True Community



This week’s readings are all about community, or more specifically, being the community of God.
We hear in Exodus the foundational story of the Hebrew people. Each Passover the Deuteronomy version of this story is recited, retold in a way that invites those taking part in this meal to experience the story as if they are the ones being brought out of Egypt, out of slavery. It forms the identity of the Hebrew people as the ones God rescued from slavery, and the ones God continues to rescue from slavery. Even though this occurred over 3000 years ago, the liturgy that tells this story in Exodus recounts the events like it was yesterday. It invites those hearing it to consider what enslaves them now, and how God is liberating them. The Eucharist is our link in with this story, and it invites us to ask the same questions. What does it mean for us to be the people God rescues from slavery?
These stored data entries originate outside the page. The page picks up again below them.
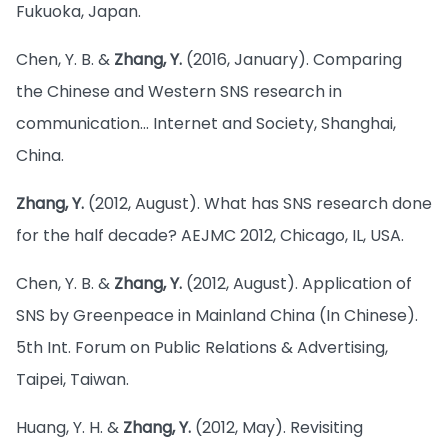
Fukuoka, Japan.
Chen, Y. B. &
Zhang, Y.
(2016, January). Comparing
the Chinese and Western SNS research in
communication… Internet and Society, Shanghai,
China.
Zhang, Y.
(2012, August). What has SNS research done
for the half decade? AEJMC 2012, Chicago, IL, USA.
Chen, Y. B. &
Zhang, Y.
(2012, August). Application of
SNS by Greenpeace in Mainland China (In Chinese).
5th Int. Forum on Public Relations & Advertising,
Taipei, Taiwan.
Huang, Y. H. &
Zhang, Y.
(2012, May). Revisiting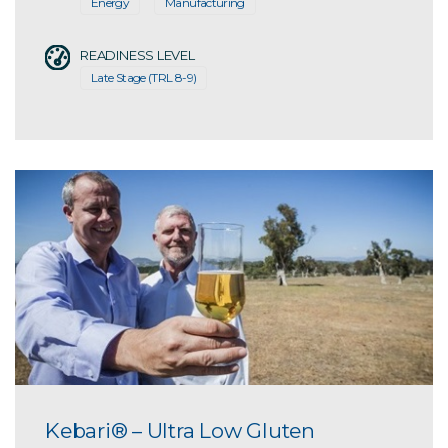
Energy
Manufacturing
READINESS LEVEL
Late Stage (TRL 8-9)
Kebari® – Ultra Low Gluten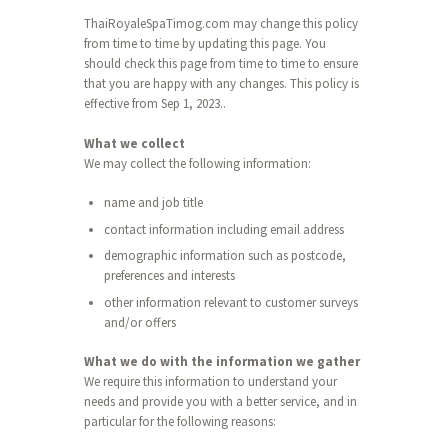
ThaiRoyaleSpaTimog.com may change this policy
from time to time by updating this page. You
should check this page from time to time to ensure
that you are happy with any changes. This policy is
effective from Sep 1, 2023..
What we collect
We may collect the following information:
name and job title
contact information including email address
demographic information such as postcode,
preferences and interests
other information relevant to customer surveys
and/or offers
What we do with the information we gather
We require this information to understand your
needs and provide you with a better service, and in
particular for the following reasons: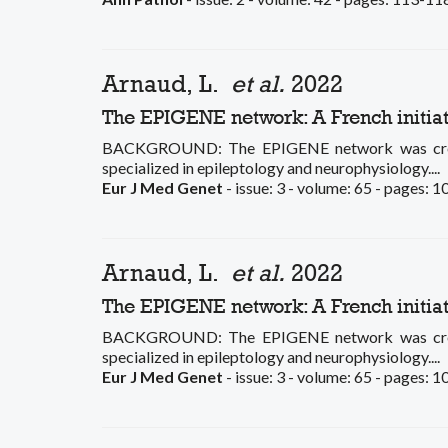
Arnaud, L.
et al.
2022
The EPIGENE network: A French initia
BACKGROUND: The EPIGENE network was created 
specialized in epileptology and neurophysiology....
Eur J Med Genet
- issue: 3 - volume: 65 - pages: 
Arnaud, L.
et al.
2022
The EPIGENE network: A French initia
BACKGROUND: The EPIGENE network was created 
specialized in epileptology and neurophysiology....
Eur J Med Genet
- issue: 3 - volume: 65 - pages:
Paul would answer – everything. Paul wrote his letter to a deeply divided church in Rome, a church intensely wrestling with the issue of the place of the Mosaic Law in the life of the new community of God. Despite those massive differences Paul pleads for a sense of deep commitment to each other. He looks for more than respect, or even good treatment. He longs for his hearers to love each other. A love born of the fact that we are all loved first by God, and our love comes in response to that: our love for God; our love for our brothers and sisters; and ultimately our love for all God’s people and all God’s creation.
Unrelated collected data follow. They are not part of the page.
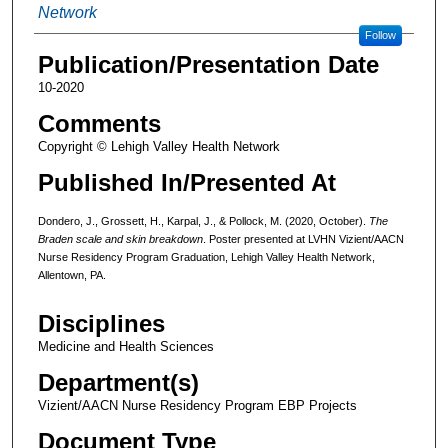
Network
Follow
Publication/Presentation Date
10-2020
Comments
Copyright © Lehigh Valley Health Network
Published In/Presented At
Dondero, J., Grossett, H., Karpal, J., & Pollock, M. (2020, October).
The
Braden scale and skin breakdown
. Poster presented at LVHN Vizient/AACN
Nurse Residency Program Graduation, Lehigh Valley Health Network,
Allentown, PA.
Disciplines
Medicine and Health Sciences
Department(s)
Vizient/AACN Nurse Residency Program EBP Projects
Document Type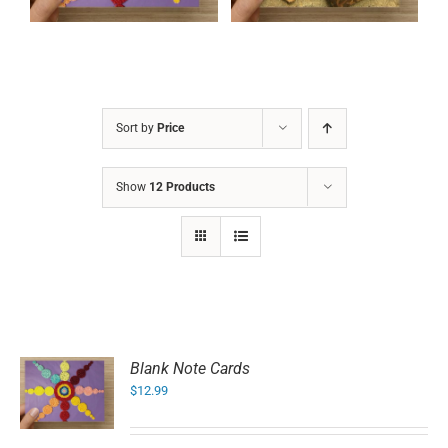
Sort by
Price
Show
12 Products
Blank Note Cards
$
12.99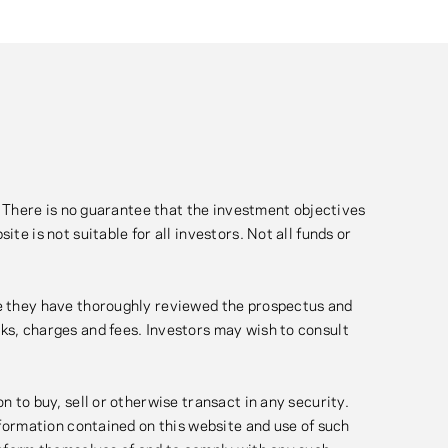
l. There is no guarantee that the investment objectives
te is not suitable for all investors. Not all funds or
nce they have thoroughly reviewed the prospectus and
sks, charges and fees. Investors may wish to consult
n to buy, sell or otherwise transact in any security.
information contained on this website and use of such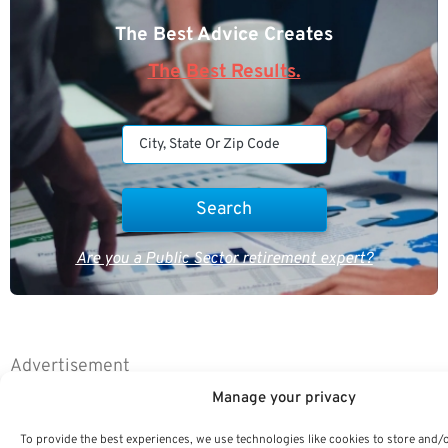
The Best Advice Creates
The Best Results.
Are you a Public Sector retirement expert?
Advertisement
Manage your privacy
To provide the best experiences, we use technologies like cookies to store and/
Good community then has a common story that holds it together and gives it purpose. It is built on God’s deep love. The reading from Matthew deals with how to hold community together. It is about how to deal with conflict. He says we do that by dealing with it. Being in God’s community is about being committed to each other, as Paul said. And part of being committed is to be honest and address issues. Churches that tear themselves apart do not do so because there is conflict but because they are unwilling to deal with that conflict and work it through.
For me the key verse in this is Matthew 18:18 – which Mark Davis translates as “Truly I say to you, whatever [pl] you bind on the earth will be [what] has been bound in heaven and whatever you loose on the earth will be [what] has been loosed in heaven.”[1] We can read this to mean that what we do here on earth holds true for heaven too, and lots of people do read it that way. But a number of commentators suggest that this is better understood like the Lord’s Prayer, “your will be done on earth as in heaven”. What we do here on earth is to mirror  heaven. When we truly live out community we become signs of the reign of God. Real community happens when we are so committed to each other we can be honest with each other. And then we are to treat each other as Jesus treated tax collectors and gentiles – eating with them, blessing them, honouring them.
So how do we stack up? What can we learn about being community here at St. Georges? Here in Waiapu? As God’s church in Tauranga Moana?